RESULTS: The rates of laboratory-confirmed clinical influenza were significantly lower in the oseltamivir once-daily (6/520, 1.2%) and twice-daily (7/520, 1.3%) groups than in the placebo group (25/519, 4.8%). These differences were statistically significant (P <.001 and P = .001, respectively). The relative risk reduction for influenza of once and twice daily dosing were 76% (95% confidence interval [CI], 46-91) and 72% (95% CI, 40-89), respectively. The number needed to treat (NNT) to prevent one case of influenza is 29. Drop-out rates were low and did not differ between the groups (3.1% to 4.0%), suggesting that the medication was well tolerated. Compliance between the groups did not differ.

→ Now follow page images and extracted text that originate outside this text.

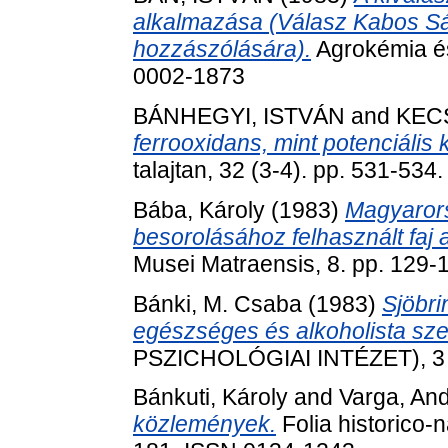
alkalmazása (Válasz Kabos S
hozzászólására).
Agrokémia és 
0002-1873
BÁNHEGYI, ISTVÁN
and
KEC
ferrooxidans, mint potenciáli
talajtan, 32 (3-4). pp. 531-53
Bába, Károly
(1983)
Magyarorsz
besorolásához felhasznált faj 
Musei Matraensis, 8. pp. 129
Bánki, M. Csaba
(1983)
Sjöbri
egészséges és alkoholista sz
PSZICHOLÓGIAI INTÉZET), 3 (
Bánkuti, Károly
and
Varga, An
közlemények.
Folia historico-n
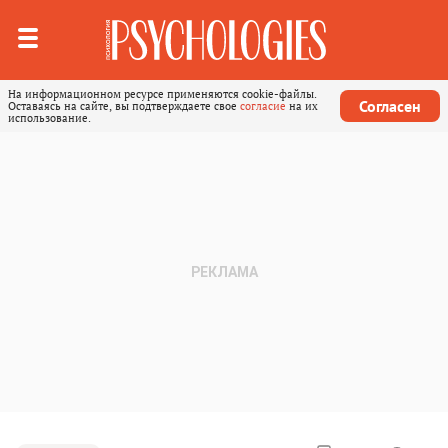
На информационном ресурсе применяются cookie-файлы.
Согласен
Оставаясь на сайте, вы подтверждаете свое
согласие
на их
использование.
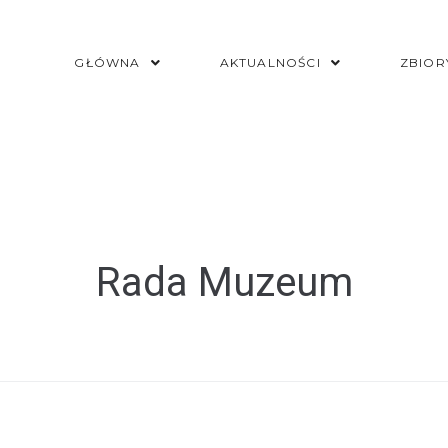
GŁÓWNA
AKTUALNOŚCI
ZBIOR
Rada Muzeum
l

Oseltamivir has the ability to prevent influenza infection, but the real world utility of this agent for prophylaxis is limited. Using an estimate of $225 per 6-week course of 75 mg once daily and an NNT of 29, the cost of preventing one case of influenza with oseltamivir is $6525. In a similar unvaccinated healthy population, the average cost per person attributed to respirato ry illness (including influenza) has been estimated at $152.18 (1994 dollars) per flu season.1 This estimate includes time lost from work and physician visits. In the same study, it was found that the vaccination of healthy working adults saved $46.85 per person vaccinated. In a low-risk population, oseltamivir is unlikely to be cost-effective. Recent CDC guidelines state that all persons interested in decreasing their likelihood of becoming ill with influenza may be vaccinated.2 Whether oseltamivir is the agent of choice for rare instances requiring prophylaxis will require comparison with rimantadine. In an unvaccinated population at high risk during an influenza B outbreak, oseltamivir may offer protection. However this study only documented one case of influenza B in the 1559 study participants.